“What distinguished Rubens and made his pictures so thrilling for his early viewers, was his ability to re-interpret important models he encountered both on the Italian peninsula and in the Low Countries through his own developing sense for vibrant, naturalistic color and his virtuoso brushwork,” says Kirk Nickel, assistant curator of European painting at the Fine Arts Museums of San Francisco. “His inclination to work quickly and at a large scale was essential for Rubens’s success in repopulating the city's churches with religious images, even while he painted startling episodes of ancient valor, obscure Greco-Roman mythologies, and unsettling moments of biblical history for private collectors.”
Early Rubens is anchored in The Tribute Money (ca. 1610 –1615), a treasured Flemish Baroque masterpiece from the collection of the Fine Arts Museums of San Francisco, and the recently rediscovered The Massacre of the Innocents (ca. 1611–1612), a centerpiece of the Art Gallery of Ontario’s collection.

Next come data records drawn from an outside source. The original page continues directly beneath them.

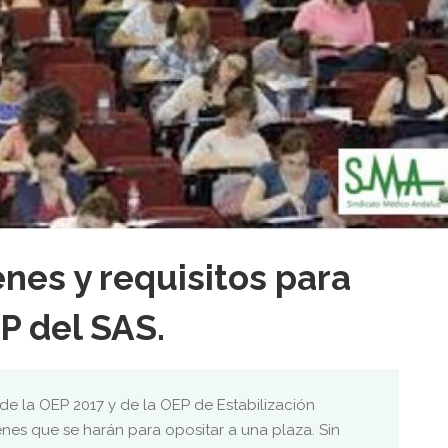
nes y requisitos para
EP del SAS.
de la OEP 2017 y de la OEP de Estabilización
s que se harán para opositar a una plaza. Sin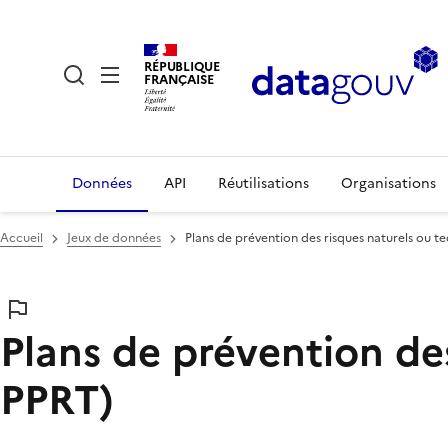
RÉPUBLIQUE
FRANÇAISE
Données
API
Réutilisations
Organisations
Accueil
Jeux de données
Plans de prévention des risques naturels ou 
Plans de prévention de
PPRT)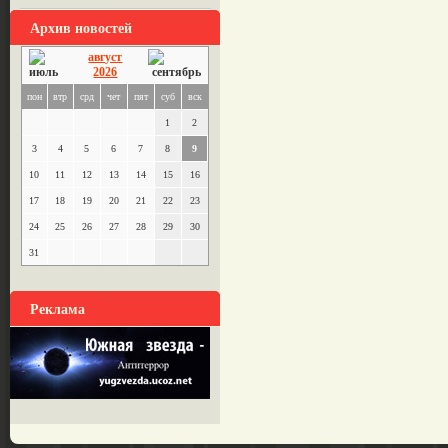
Архив новостей
август
2026
пон
втр
срд
чет
пят
суб
вск
1
2
3
4
5
6
7
8
9
10
11
12
13
14
15
16
17
18
19
20
21
22
23
24
25
26
27
28
29
30
31
Реклама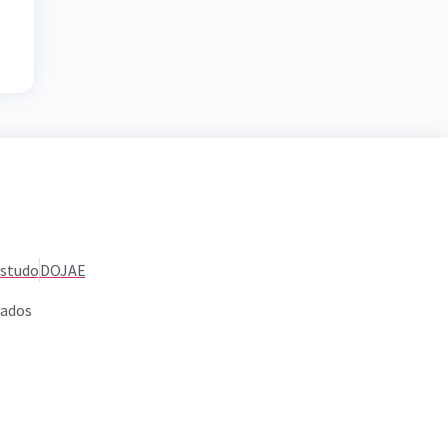
Estudo
DOJAE
vados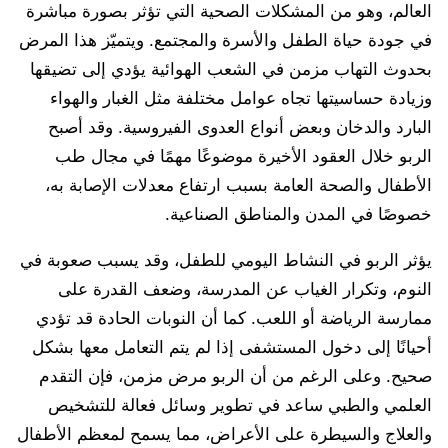
العالم، وهو من المشكلات الصحية التي تؤثر بصورة مباشرة
في جودة حياة الطفل والأسرة والمجتمع. ويتميّز هذا المرض
بحدوث التهاب مزمن في الشعب الهوائية يؤدي إلى تضيقها
وزيادة حساسيتها تجاه عوامل مختلفة مثل الغبار والهواء
البارد والدخان وبعض أنواع العدوى الفيروسية. وقد أصبح
الربو خلال العقود الأخيرة موضوعًا مهمًا في مجال طب
الأطفال والصحة العامة بسبب ارتفاع معدلات الإصابة به،
خصوصًا في المدن والمناطق الصناعية.
يؤثر الربو في النشاط اليومي للطفل، وقد يسبب صعوبة في
النوم، وتكرار الغياب عن المدرسة، وضعف القدرة على
ممارسة الرياضة أو اللعب. كما أن النوبات الحادة قد تؤدي
أحيانًا إلى دخول المستشفى إذا لم يتم التعامل معها بشكل
صحيح. وعلى الرغم من أن الربو مرض مزمن، فإن التقدم
العلمي والطبي ساعد في تطوير وسائل فعالة للتشخيص
والعلاج والسيطرة على الأعراض، مما يسمح لمعظم الأطفال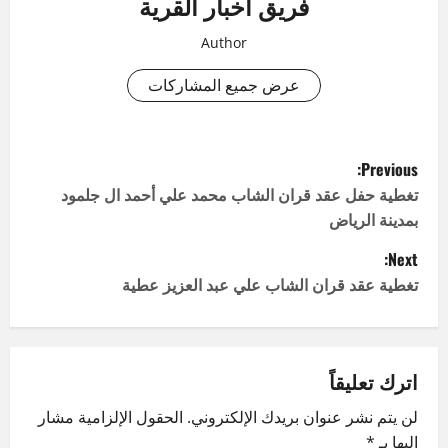
فريق اخبار القرية
Author
عرض جميع المشاركات
P
Previous:
o
تغطية حفل عقد قران الشاب محمد علي أحمد ال جلمود
بمدينة الرياض
s
Next:
t
تغطية عقد قران الشاب علي عبد العزيز عطية
n
a
اترك تعليقاً
v
لن يتم نشر عنوان بريدك الإلكتروني.
الحقول الإلزامية مشار
إليها بـ
*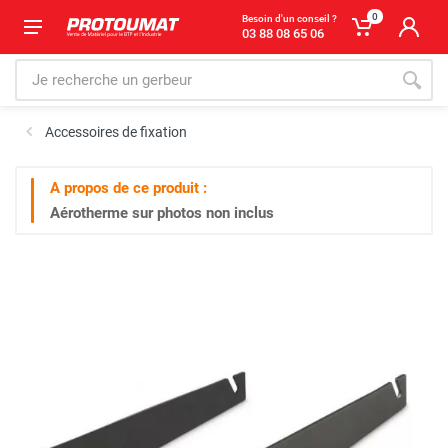
0
Besoin d'un conseil ?
03 88 08 65 06
Accessoires de fixation
A propos de ce produit :
Aérotherme sur photos non inclus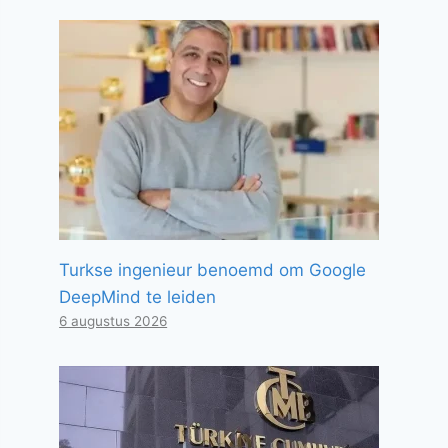
Turkse ingenieur benoemd om Google
DeepMind te leiden
6 augustus 2026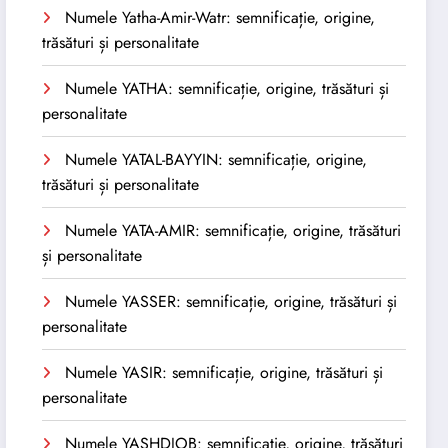
Numele Yatha-Amir-Watr: semnificație, origine,
trăsături și personalitate
Numele YATHA: semnificație, origine, trăsături și
personalitate
Numele YATAL-BAYYIN: semnificație, origine,
trăsături și personalitate
Numele YATA-AMIR: semnificație, origine, trăsături
și personalitate
Numele YASSER: semnificație, origine, trăsături și
personalitate
Numele YASIR: semnificație, origine, trăsături și
personalitate
Numele YASHDJOB: semnificație, origine, trăsături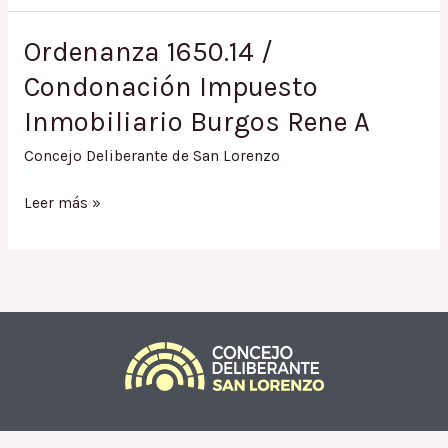
/
Condonación
Ordenanza 1650.14 /
de
Condonación Impuesto
Intereses
a
Inmobiliario Burgos Rene A
Aniceto
Burgos
Concejo Deliberante de San Lorenzo
Ordenanza
Leer más »
1650.14
/
Condonación
Impuesto
Inmobiliario
Burgos
Rene
A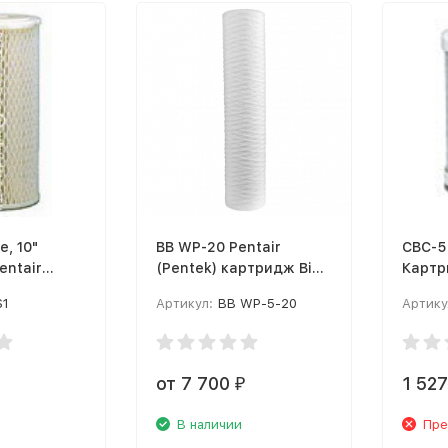
e, 10"
BB WP-20 Pentair
CBC-5
entair
(Pentek) картридж Big
Картри
Blue 1мк, 20"
0.5 мк
S1
Артикул:
BB WP-5-20
Артику
от 7 700
1 527
₽
В наличии
Пре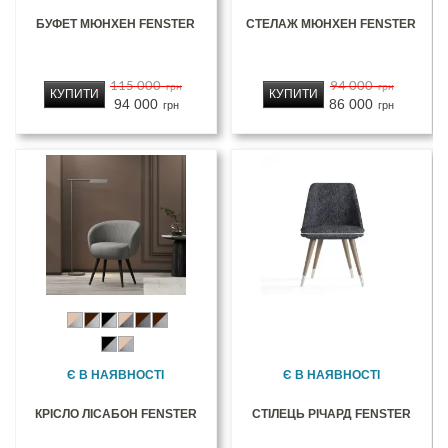
БУФЕТ МЮНХЕН FENSTER
СТЕЛАЖ МЮНХЕН FENSTER
115 000
94 000
грн
грн
КУПИТИ
КУПИТИ
94 000
86 000
грн
грн
Є В НАЯВНОСТІ
Є В НАЯВНОСТІ
КРІСЛО ЛІСАБОН FENSTER
СТІЛЕЦЬ РІЧАРД FENSTER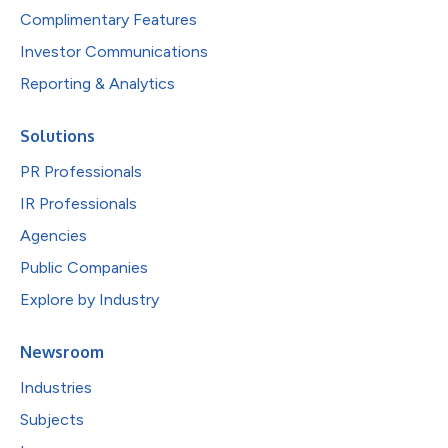
Complimentary Features
Investor Communications
Reporting & Analytics
Solutions
PR Professionals
IR Professionals
Agencies
Public Companies
Explore by Industry
Newsroom
Industries
Subjects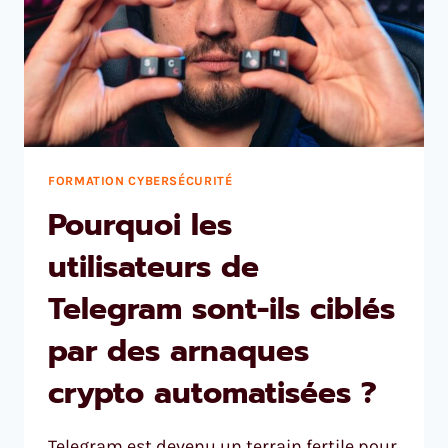
FORMATION CYBERSÉCURITÉ
Pourquoi les
utilisateurs de
Telegram sont-ils ciblés
par des arnaques
crypto automatisées ?
Telegram est devenu un terrain fertile pour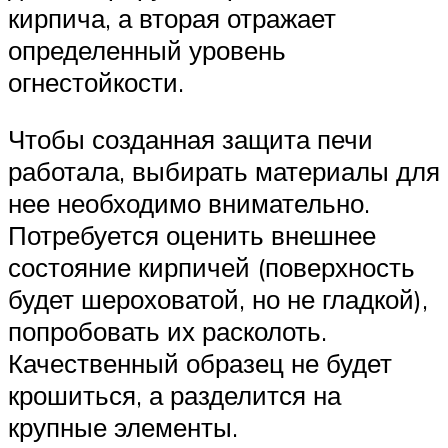
кирпича, а вторая отражает
определенный уровень
огнестойкости.
Чтобы созданная защита печи
работала, выбирать материалы для
нее необходимо внимательно.
Потребуется оценить внешнее
состояние кирпичей (поверхность
будет шероховатой, но не гладкой),
попробовать их расколоть.
Качественный образец не будет
крошиться, а разделится на
крупные элементы.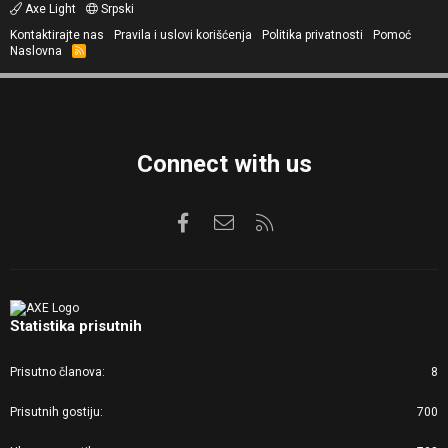
Axe Light
Srpski
Kontaktirajte nas
Pravila i uslovi korišćenja
Politika privatnosti
Pomoć
Naslovna
R
S
S
Connect with us
Facebook
Kontaktirajte nas
RSS
Statistika prisutnih
Prisutno članova
8
Prisutnih gostiju
700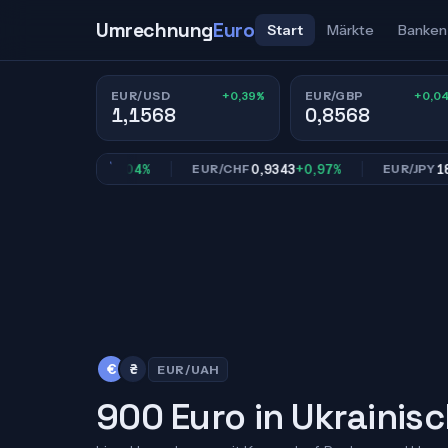
Umrechnung
Euro
Start
Märkte
Banken
+0,39%
+0,0
EUR/USD
EUR/GBP
1,1568
0,8568
0,8568
+0,04%
0,9343
+0,97%
182,23
GBP
EUR/CHF
EUR/JPY
€
₴
EUR/UAH
900 Euro in Ukrainis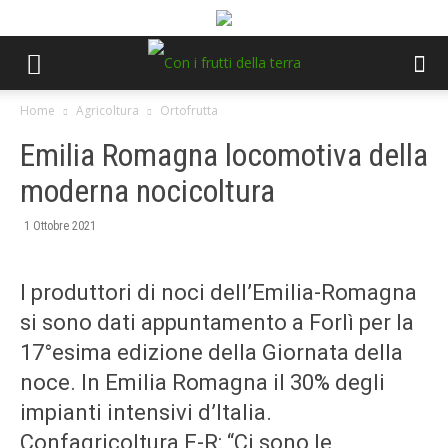
Home
Agricoltura
Ortofrutta
Emilia Romagna locomotiva della
moderna nocicoltura
1 Ottobre 2021
I produttori di noci dell’Emilia-Romagna
si sono dati appuntamento a Forlì per la
17°esima edizione della Giornata della
noce. In Emilia Romagna il 30% degli
impianti intensivi d’Italia.
Confagricoltura E-R: “Ci sono le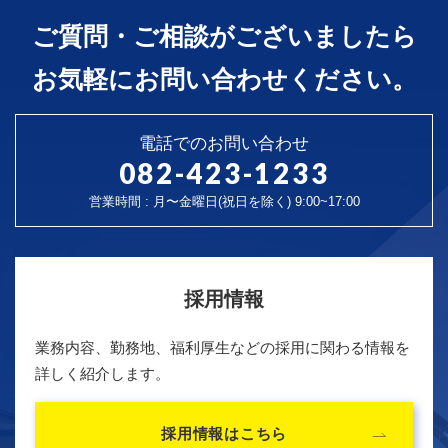
ご質問・ご相談がございましたら
お気軽にお問い合わせください。
電話でのお問い合わせ
082-423-1233
営業時間 : 月〜金曜日(祝日を除く) 9:00~17:00
採用情報
業務内容、勤務地、福利厚生などの採用に関わる情報を
詳しく紹介します。
採用情報はこちら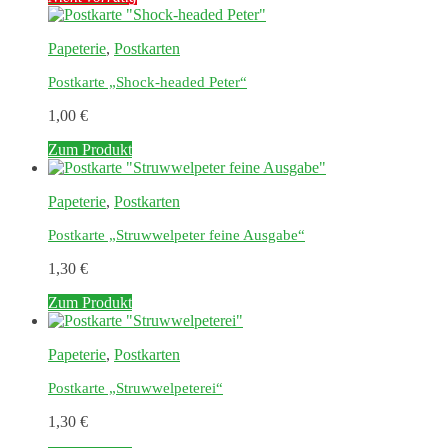
Papeterie
,
Postkarten
Postkarte „Shock-headed Peter“
1,00
€
Zum Produkt
Papeterie
,
Postkarten
Postkarte „Struwwelpeter feine Ausgabe“
1,30
€
Zum Produkt
Papeterie
,
Postkarten
Postkarte „Struwwelpeterei“
1,30
€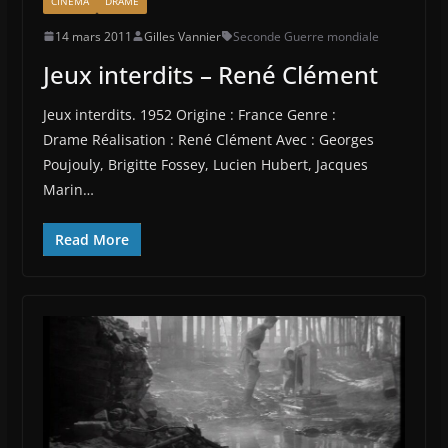
CINÉMA
DRAME
14 mars 2011
Gilles Vannier
Seconde Guerre mondiale
Jeux interdits – René Clément
Jeux interdits. 1952 Origine : France Genre :
Drame Réalisation : René Clément Avec : Georges
Poujouly, Brigitte Fossey, Lucien Hubert, Jacques
Marin…
Read More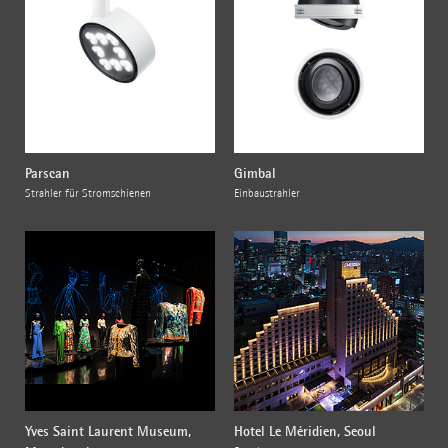
Parscan
Gimbal
Strahler für Stromschienen
Einbaustrahler
Yves Saint Laurent Museum,
Hotel Le Méridien, Seoul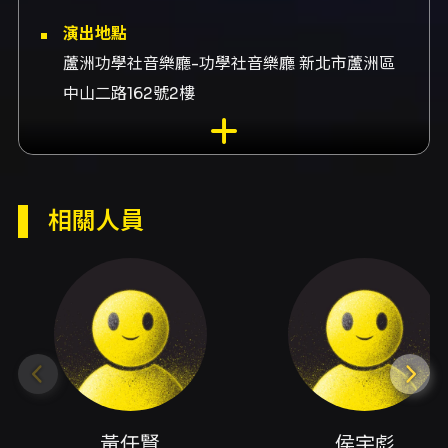
演出地點
蘆洲功學社音樂廳-功學社音樂廳 新北市蘆洲區
中山二路162號2樓
演出團隊
指揮黃任賢、藝術總監侯宇彪、歷任指揮陳仁
智、歷任指揮謝琅琦、歷任指揮劉子甫、歷任指
相關人員
揮宋光清、歷任指揮王戰、歷任指揮蔡怡文、歷
任指揮古博元
內容簡介
台北青年管樂團二團（前身為台北青年管樂團
Jr.）以培育優秀團員為核心，長期建立起紮實的
演奏與舞台經驗。二團成員橫跨大專院校音樂系
學生與來自各領域的優秀演奏者，既有專業訓練
背景，也帶入多元的音樂視角，使樂團在音色、
節奏與合奏默契上兼具年輕活力與音樂深度。本
黃任賢
侯宇彪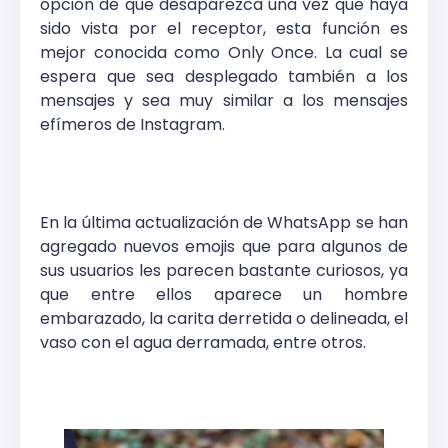
opción de que desaparezca una vez que haya
sido vista por el receptor, esta función es
mejor conocida como Only Once. La cual se
espera que sea desplegado también a los
mensajes y sea muy similar a los mensajes
efímeros de Instagram.
En la última actualización de WhatsApp se han
agregado nuevos emojis que para algunos de
sus usuarios les parecen bastante curiosos, ya
que entre ellos aparece un hombre
embarazado, la carita derretida o delineada, el
vaso con el agua derramada, entre otros.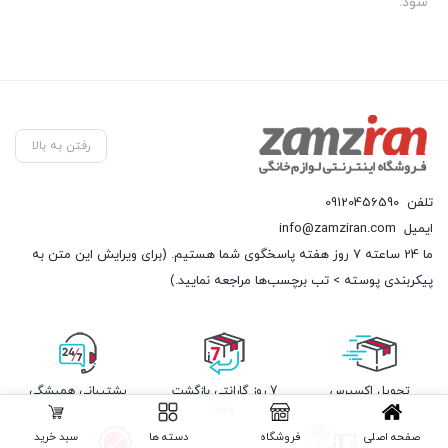
شود.
رفتن به بالا
تلفن
09120456590
ایمیل
info@zamziran.com
ما 24 ساعته 7 روز هفته پاسخگوی شما هستیم. (برای ویرایش این متن به
پیکربندی پوسته > تب برچسب‌ها مراجعه نمایید.)
تحویل اکسپرس
7 روز گارانتی بازگشت
پشتیبانی همیشگی
وجه
صفحه اصلی
فروشگاه
دسته ها
سبد خرید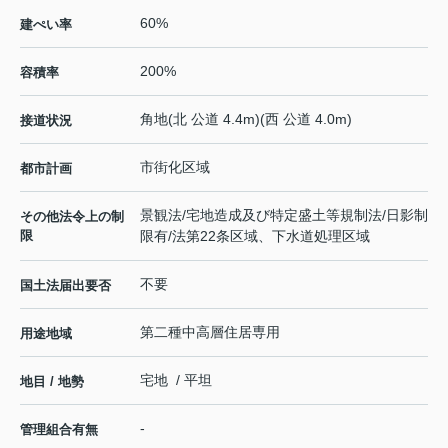
60%
建ぺい率
200%
容積率
角地(北 公道 4.4m)(西 公道 4.0m)
接道状況
市街化区域
都市計画
景観法/宅地造成及び特定盛土等規制法/日影制
その他法令上の制
限
限有/法第22条区域、下水道処理区域
不要
国土法届出要否
第二種中高層住居専用
用途地域
宅地 / 平坦
地目 / 地勢
-
管理組合有無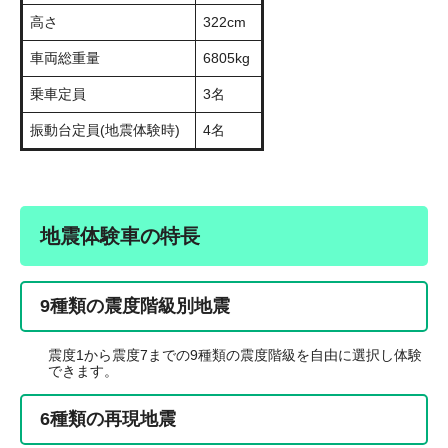
高さ
322cm
車両総重量
6805kg
乗車定員
3名
振動台定員(地震体験時)
4名
地震体験車の特長
9種類の震度階級別地震
震度1から震度7までの9種類の震度階級を自由に選択し体験
できます。
6種類の再現地震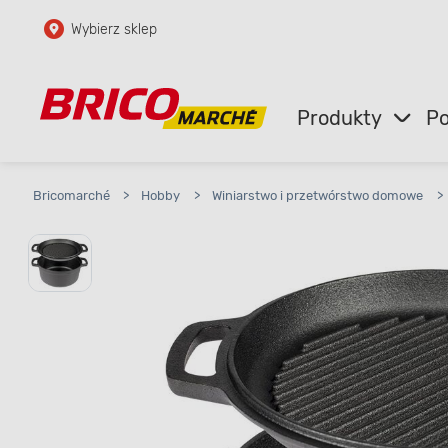
Wybierz sklep
Przejdź do głównej zawartości
Przejdź do wyszukiwarki
Produkty
Po
Przejdź do kontaktu
Bricomarché
>
Hobby
>
Winiarstwo i przetwórstwo domowe
>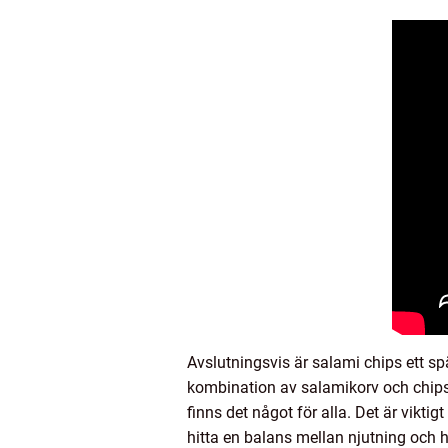
Avslutningsvis är salami chips ett sp
kombination av salamikorv och chips 
finns det något för alla. Det är vikt
hitta en balans mellan njutning och 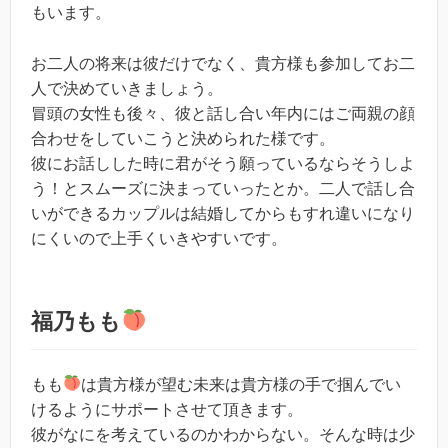
もいます。
お二人の将来は彼だけでなく、貴方様も参加してお二
人で決めていきましょう。
冒頭の女性も後々、彼と話し合い年内にはご両親の顔
合わせをしていこうと決められた様です。
彼にお話しした時に君がそう願っているならそうしよ
う！とスムーズに決まっていったとか。二人で話し合
いができるカップルは結婚してからもすれ違いになり
にくいので上手くいきやすいです。
福乃もも
もも
は貴方様が望む未来は貴方様の手で掴んでい
けるようにサポートさせて頂きます。
彼がなにを考えているのかわからない。そんな時は少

"Early Rubens is a story of a painter and his city, of how Rubens’s return to his chosen home at a particular moment in history sparked in Antwerp an artistic, intellectual and commercial revitalization,” says Sasha Suda, curator of European art at the Art Gallery of Ontario. “The Massacre of the Innocents not only highlights Rubens’s achievement as a painter, it provides powerful insight into the mindset of the citizens of Antwerp in 1610. I am excited for our visitors to see it in a new way, and to understand the incredibly important place it holds in Rubens’s development.”
Early Rubens is organized by Kirk Nickel, assistant curator of European paintings at the Fine Arts Museums of San Francisco and Sasha Suda, curator of European art and R. Fraser Elliott Chair of Prints and Drawings at the Art Gallery of Ontario, Toronto. The exhibition is on view at the Legion of Honor from April 6 through September 8, 2019, and then at the Art Gallery of Ontario from October 12, 2019, through January 5, 2020.